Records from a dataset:
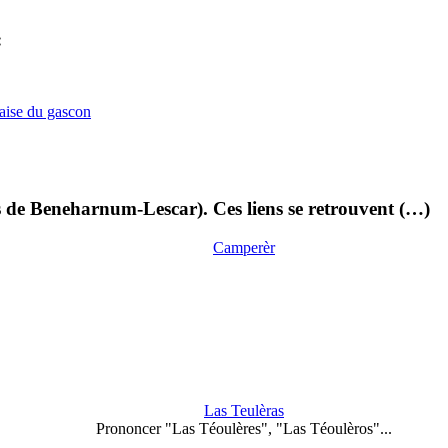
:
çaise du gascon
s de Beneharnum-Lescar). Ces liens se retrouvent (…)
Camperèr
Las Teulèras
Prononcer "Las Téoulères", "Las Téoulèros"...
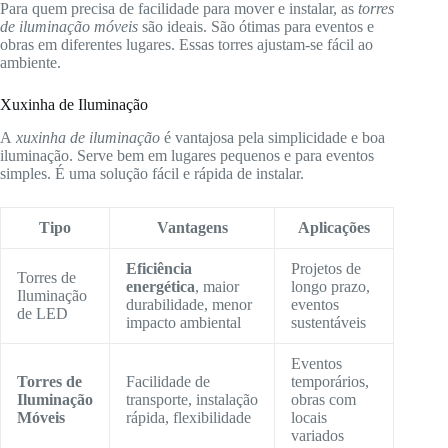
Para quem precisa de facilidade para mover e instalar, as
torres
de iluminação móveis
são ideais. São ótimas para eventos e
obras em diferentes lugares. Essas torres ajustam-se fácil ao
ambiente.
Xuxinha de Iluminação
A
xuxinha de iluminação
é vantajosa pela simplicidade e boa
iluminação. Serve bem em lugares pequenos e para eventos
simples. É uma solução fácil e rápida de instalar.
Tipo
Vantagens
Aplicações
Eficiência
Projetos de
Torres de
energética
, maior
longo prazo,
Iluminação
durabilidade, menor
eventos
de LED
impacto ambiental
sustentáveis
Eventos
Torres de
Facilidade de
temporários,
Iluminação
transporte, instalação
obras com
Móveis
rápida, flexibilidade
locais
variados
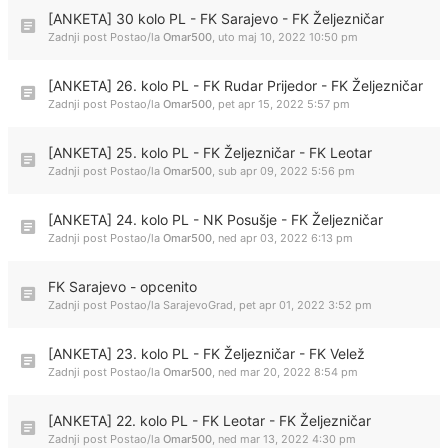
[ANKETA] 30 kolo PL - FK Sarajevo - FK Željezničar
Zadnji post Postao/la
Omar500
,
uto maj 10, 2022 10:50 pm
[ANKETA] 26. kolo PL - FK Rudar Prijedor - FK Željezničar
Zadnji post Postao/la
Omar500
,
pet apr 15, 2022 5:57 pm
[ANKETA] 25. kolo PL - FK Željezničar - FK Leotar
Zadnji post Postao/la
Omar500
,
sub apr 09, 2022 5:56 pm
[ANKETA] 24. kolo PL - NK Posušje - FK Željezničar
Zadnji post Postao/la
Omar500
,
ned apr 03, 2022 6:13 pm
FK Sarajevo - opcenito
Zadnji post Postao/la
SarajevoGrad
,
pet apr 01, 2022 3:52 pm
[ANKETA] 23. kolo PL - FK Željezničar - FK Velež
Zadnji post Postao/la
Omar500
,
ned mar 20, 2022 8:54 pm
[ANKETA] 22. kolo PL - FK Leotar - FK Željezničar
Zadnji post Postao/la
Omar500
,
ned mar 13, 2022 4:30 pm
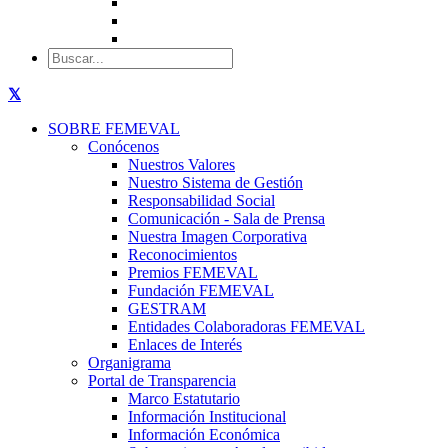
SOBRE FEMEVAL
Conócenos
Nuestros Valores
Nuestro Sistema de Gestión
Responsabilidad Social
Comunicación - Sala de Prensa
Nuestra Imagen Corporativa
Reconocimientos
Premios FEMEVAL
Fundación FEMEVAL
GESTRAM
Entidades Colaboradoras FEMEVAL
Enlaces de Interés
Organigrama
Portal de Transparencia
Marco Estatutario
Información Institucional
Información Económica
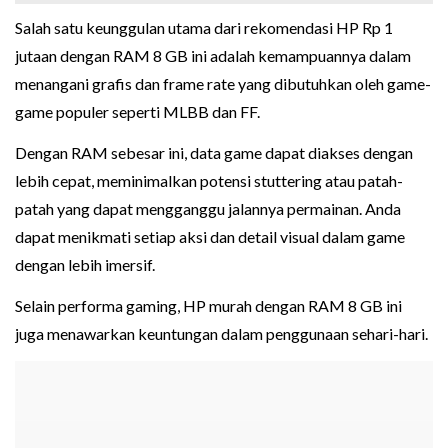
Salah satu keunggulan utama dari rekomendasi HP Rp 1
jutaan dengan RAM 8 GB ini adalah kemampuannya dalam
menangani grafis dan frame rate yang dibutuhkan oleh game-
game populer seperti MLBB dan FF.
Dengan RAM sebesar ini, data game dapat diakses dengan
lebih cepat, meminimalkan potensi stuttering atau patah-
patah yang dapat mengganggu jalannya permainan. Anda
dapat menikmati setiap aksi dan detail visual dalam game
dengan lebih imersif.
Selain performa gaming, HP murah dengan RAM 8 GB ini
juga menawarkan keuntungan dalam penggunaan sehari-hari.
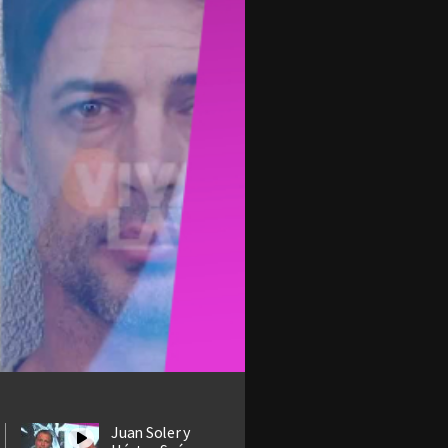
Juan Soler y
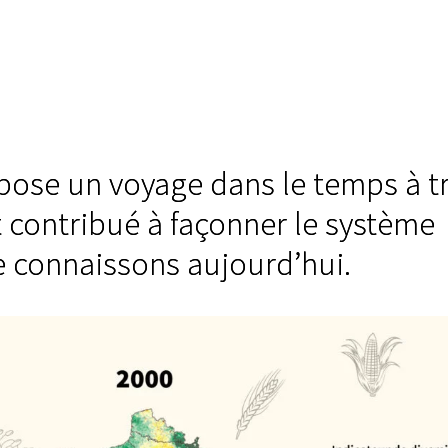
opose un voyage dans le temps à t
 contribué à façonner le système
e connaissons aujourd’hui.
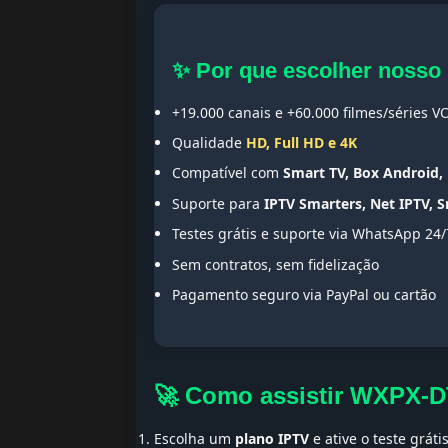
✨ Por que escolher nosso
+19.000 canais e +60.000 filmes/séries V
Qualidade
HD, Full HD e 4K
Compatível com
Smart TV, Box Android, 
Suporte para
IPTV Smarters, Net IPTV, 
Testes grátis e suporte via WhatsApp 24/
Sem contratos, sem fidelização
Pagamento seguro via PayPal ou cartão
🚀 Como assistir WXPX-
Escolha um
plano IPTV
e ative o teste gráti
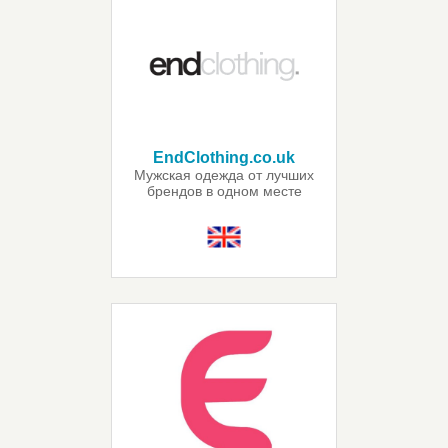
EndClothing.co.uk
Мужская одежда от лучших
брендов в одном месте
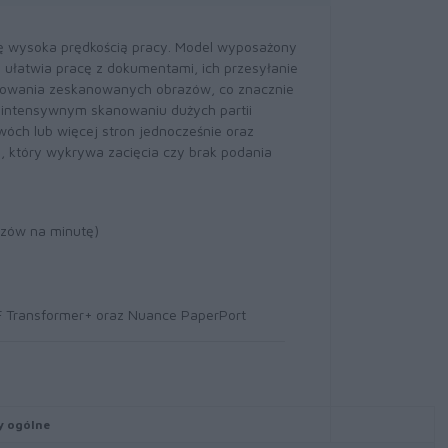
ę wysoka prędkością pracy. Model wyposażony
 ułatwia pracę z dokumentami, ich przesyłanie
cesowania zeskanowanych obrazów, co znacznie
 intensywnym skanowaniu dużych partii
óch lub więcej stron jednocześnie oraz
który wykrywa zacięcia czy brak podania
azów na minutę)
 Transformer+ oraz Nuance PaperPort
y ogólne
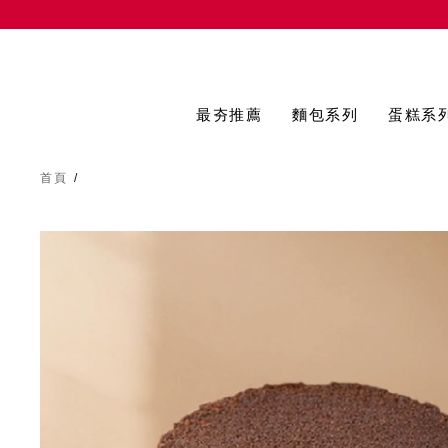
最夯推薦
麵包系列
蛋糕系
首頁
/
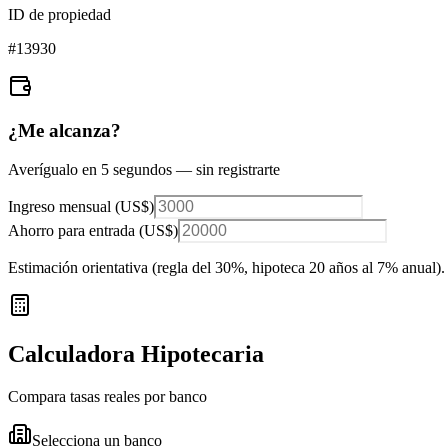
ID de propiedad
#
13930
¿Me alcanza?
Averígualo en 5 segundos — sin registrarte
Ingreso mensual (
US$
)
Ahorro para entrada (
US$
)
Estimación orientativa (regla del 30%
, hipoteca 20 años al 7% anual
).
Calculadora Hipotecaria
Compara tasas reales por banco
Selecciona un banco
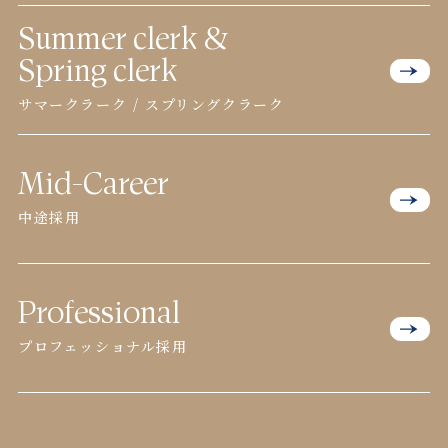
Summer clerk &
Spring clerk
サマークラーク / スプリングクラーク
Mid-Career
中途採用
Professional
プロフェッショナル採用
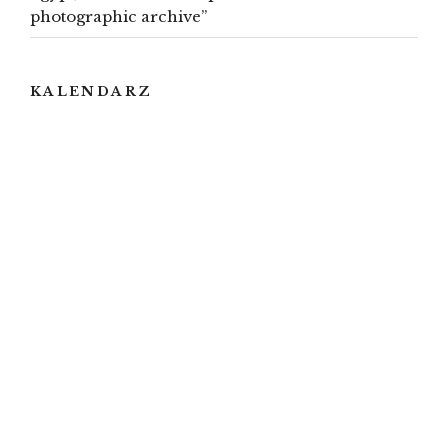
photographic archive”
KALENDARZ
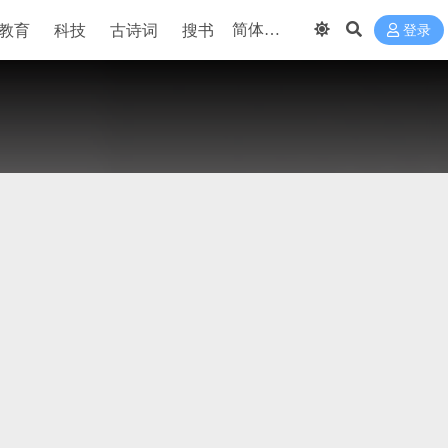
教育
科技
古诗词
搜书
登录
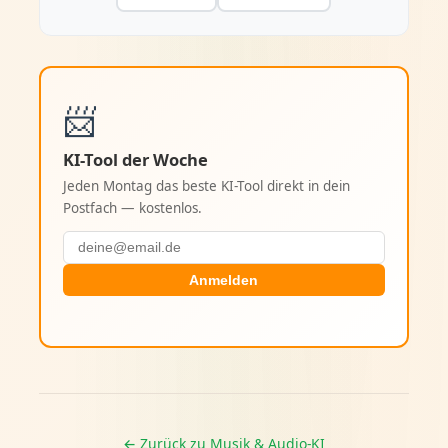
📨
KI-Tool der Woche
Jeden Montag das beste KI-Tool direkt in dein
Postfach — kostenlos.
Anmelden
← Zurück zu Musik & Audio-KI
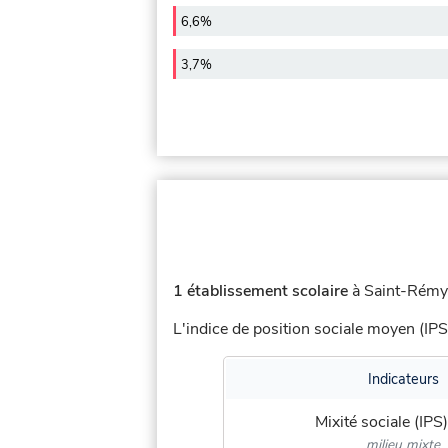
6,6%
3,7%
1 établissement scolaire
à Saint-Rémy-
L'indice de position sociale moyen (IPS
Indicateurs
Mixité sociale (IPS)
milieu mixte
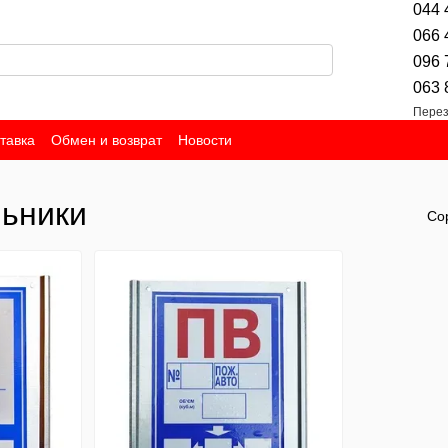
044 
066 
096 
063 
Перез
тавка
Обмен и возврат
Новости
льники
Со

> _Your task_
A single number is requested: the count of lines in the data that hold "yang".

> _Final answer_
2